Les classes de lycée auront un visage nouveau. Les élèves ne seront pas regroupés en fonction des spécialités qu’ils auront choisies. On pourra trouver dans une même classe des élèves rassemblés plutôt sur le principe de l’emploi du temps, et suivant possiblement, dans cet emploi  du temps, des spécialités différentes.

A l’issue de la première, une spécialité sur les trois « tombe », faisant sans nul doute l’objet d’un examen comptant pour le baccalauréat, et l’enseignement spécial se resserre sur deux disciplines de la triade initiale. L’horaire augmente pour les deux contenus d’enseignement, passant de 4 à 6 h00.

Tandis que le baccalauréat se transforme pour une large part en contrôle continu, depuis la classe de première, ces deux spécialités de terminale seront l’objet d’un oral final important, que les élèves prépareront en même temps que la dissertation de philosophie, au mois de juin.

On peut dire que cette réforme est structurelle

en ce qu’elle renouvelle en profondeur et les contenus de savoir, et la manière de les enseigner. Comme dans plusieurs pays étrangers, elle invite au co-enseignement  (deux professeurs pourront associer leur discipline sur une même heure de cours), à la bi-disciplinarité : avancer un enseignement sous la forme d’un parcours associé entre deux voire trois disciplines. En même temps que le lycée se transforme, de nouveaux programmes sont en train d’être constitués. C’est fait pour la classe de première. C’est  à venir pour celle de terminale. Mais force est de constater là encore que ces programmes sont moins fantaisistes et nettement plus classiques que ces dernières années. Reviennent dans les manuels d’histoire des périodes ou des personnages illustres qui avaient complètement disparus. En lettres, ils semblent aussi satisfaire les professeurs de français. Retour à une histoire de la littérature, à l’étude des genres littéraires, etc.

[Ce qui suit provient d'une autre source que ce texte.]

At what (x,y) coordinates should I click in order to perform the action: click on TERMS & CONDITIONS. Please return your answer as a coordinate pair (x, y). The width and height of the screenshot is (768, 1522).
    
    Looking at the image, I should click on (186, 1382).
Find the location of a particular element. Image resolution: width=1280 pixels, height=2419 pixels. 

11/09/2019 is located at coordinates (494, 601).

Enfin, on ne peut douter que, par l’élargissement des spécialités proposées comme des méthodes d’enseignement qui vont évoluer, ce nouveau lycée semble correspondre davantage aux attentes de l’enseignement supérieur, et notamment des filières sélectives. Ne serait-ce que par la plus grande place accordée à l’oral ! Nous avons d’ailleurs prévu l’année prochaine aux Chartreux une vaste campagne d’oraux pour tous les élèves du lycée, sur plusieurs disciplines, afin d’entraîner nos élèves, et à l’oral du baccalauréat, et aux nombreux oraux qu’ils auront dans l’enseignement supérieur.

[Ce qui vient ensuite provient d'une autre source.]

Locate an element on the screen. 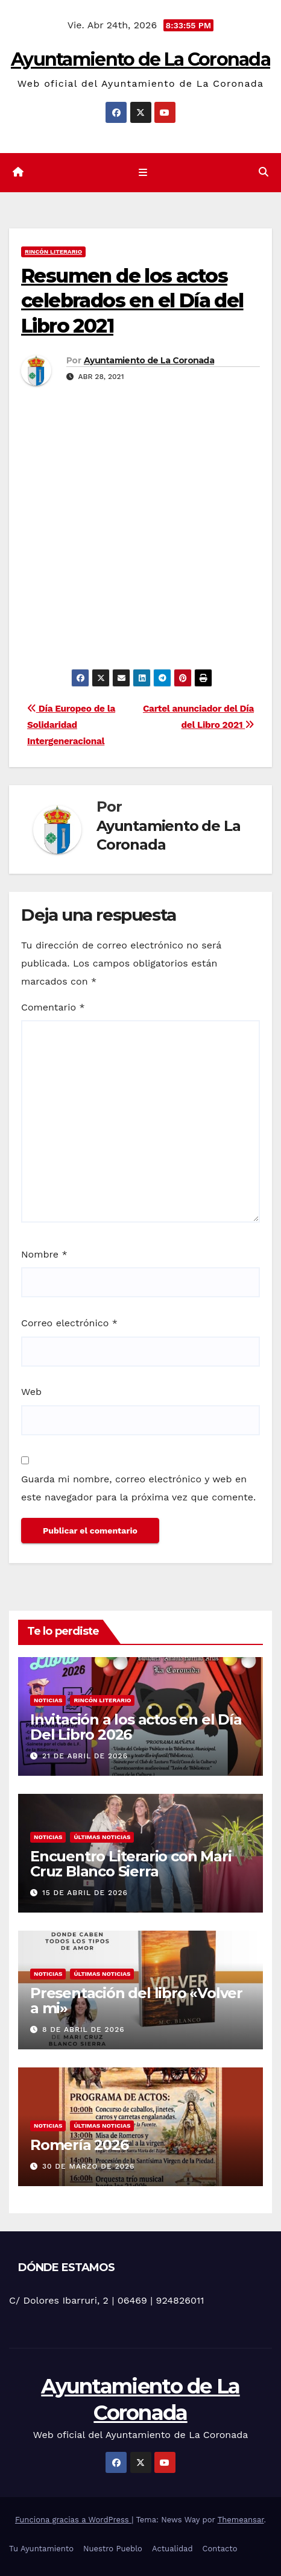 The height and width of the screenshot is (2576, 281). 21 de abril de 2026 is located at coordinates (85, 1756).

Les Chartreux sont attachés à proposer à leurs élèves plusieurs modules de formation préparatoire aux filières sélectives qu’ils s’apprêtent à choisir à l’issue du bac : prépa sciences po, module médecine, module CPGE, module Accès, module maths plus. Le futur lycée les conforte réellement dans ces propositions.

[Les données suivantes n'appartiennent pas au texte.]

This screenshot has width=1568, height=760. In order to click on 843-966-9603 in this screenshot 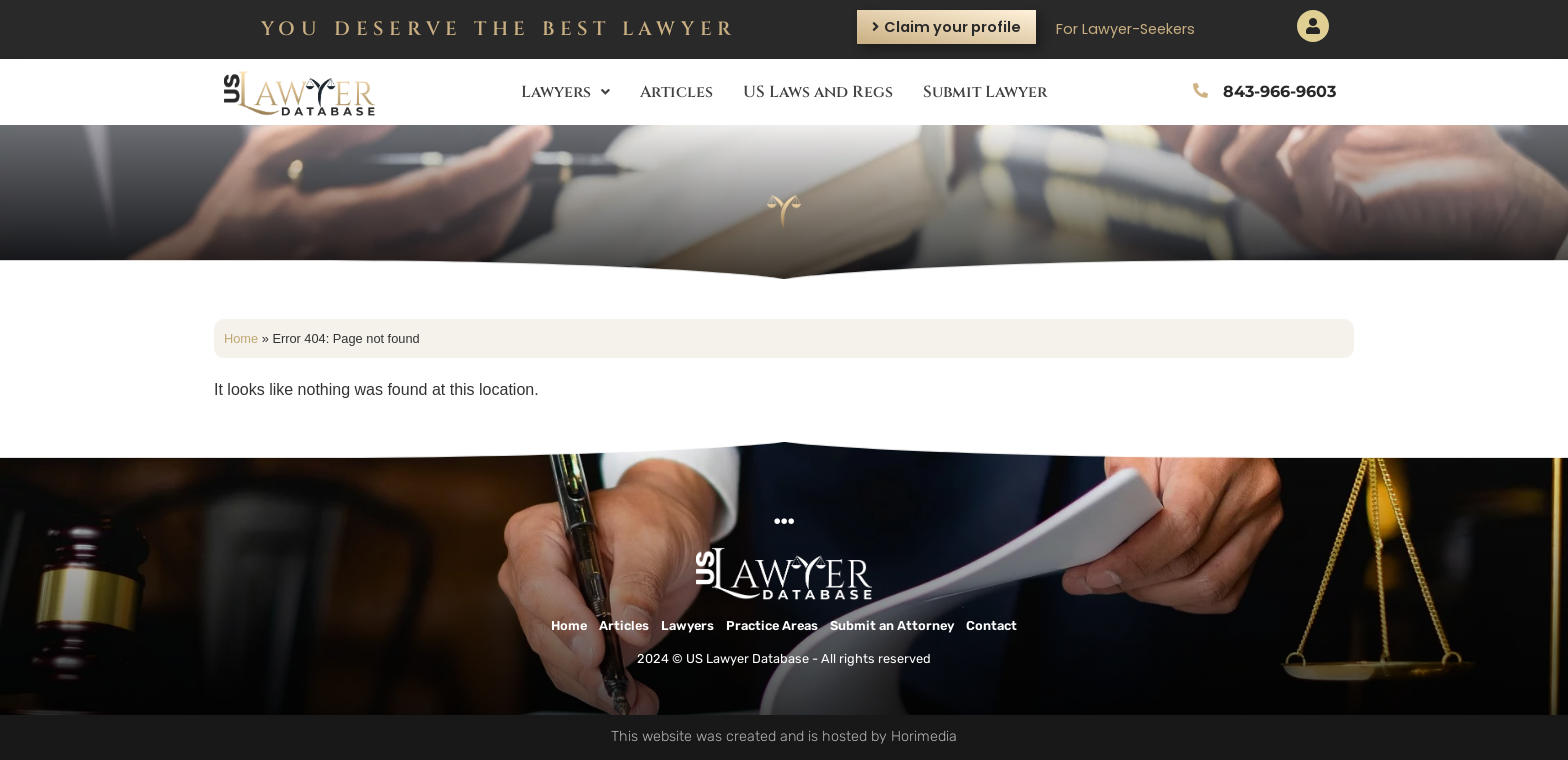 , I will do `click(1279, 91)`.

On peut évidemment souligner la difficulté d’orienter dès la classe de seconde les élèves dans le choix qu’ils auront à faire de leurs spécialités qui, d’une manière ou d’une autre, les « met sur les rails » très tôt des études supérieures. Sait-on vraiment à 15 ans ce que l’on va vouloir faire plus tard ? Nous comptons sur le corps enseignant pour aider tous nos élèves à repérer leurs vraies capacités et à choisir des combinaisons de spécialités qui leur permettent la garantie d’un vrai choix en classe de terminale.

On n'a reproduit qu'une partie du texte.